This is the dish that convinced everyone at Calhoun that "fries" don't have to be made out of potatoes or cooked in vats of oil to be fabulous. In fact, they don't even have to be fried! We oven-fry rutabaga strips in a very hot oven, and, like our french fries, they turn out crisp and delicious.
Rutabagas are my first choice for these fries although you can make fries out of almost any root vegetable, such as parsnips, turnips, carrots, and sweet potatoes.
Total Timeunder 1 hour
Recipe Courseside dish
Five Ingredients or LessYes
Taste and Texturecrisp, salty
Type of Dishvegetable
- Nonstick cooking spray
- 2 pounds rutabagas, peeled
- ¼ cup canola oil or olive oil
- 1 tablespoon salt
- 1 teaspoon black pepper
Preheat oven to 425°F. Spray a baking sheet with cooking spray.
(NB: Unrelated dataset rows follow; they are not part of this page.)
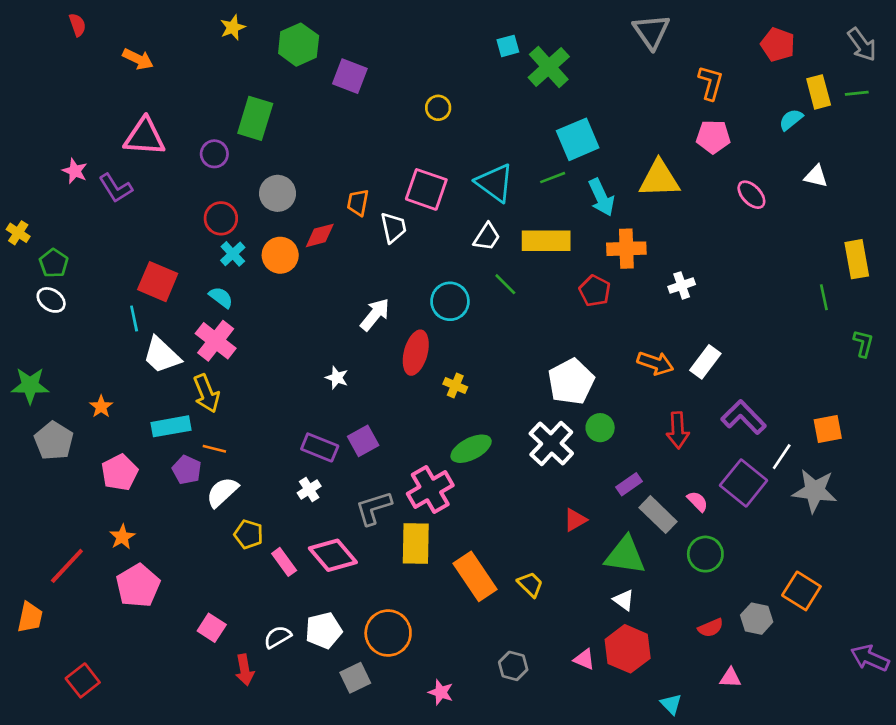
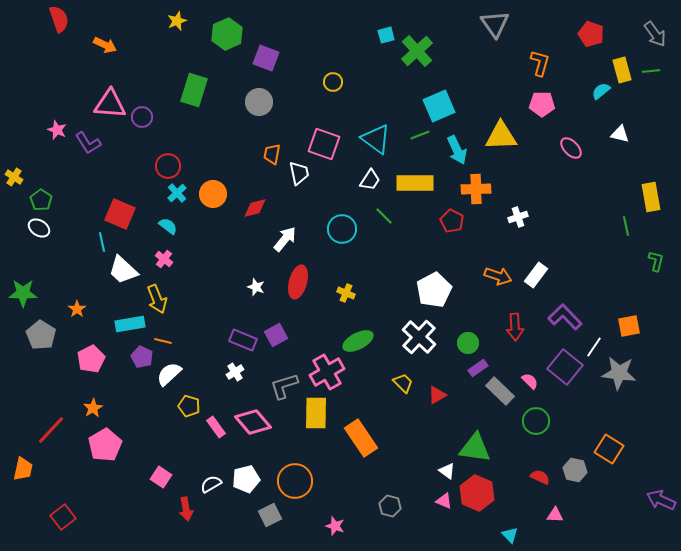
red semicircle: (77, 25) -> (59, 19), size x1.5
purple circle: (214, 154) -> (142, 117), moved
gray circle: (278, 193) -> (259, 102), moved
red diamond: (320, 235) -> (255, 208), moved
pink cross: (216, 341) -> (164, 259), size x0.6
red ellipse: (416, 353) -> (298, 282), moved
green circle: (600, 428) -> (468, 343), moved
green triangle: (625, 555) -> (475, 448), moved
yellow trapezoid: (530, 584) -> (403, 383), moved
white triangle: (624, 600) -> (447, 471), moved
red semicircle: (711, 628) -> (540, 477), turned -132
Slice the rutabagas lengthwise into "french fry shapes" (½-inch-wide strips). Put the rutabaga strips in a large bowl and drizzle with oil Toss well so that each piece of rutabaga is coated with oil. Sprinkle fries with salt and pepper. Place rutabaga strips in a single layer on the prepared baking sheet.
Bake about 20 minutes or until golden brown. (Watch carefully because rutabagas have more sugar in them than baking potatoes and tend to caramelize faster. If the fries are getting too dark too fast, reduce the oven temperature to 400°F.) Season to taste.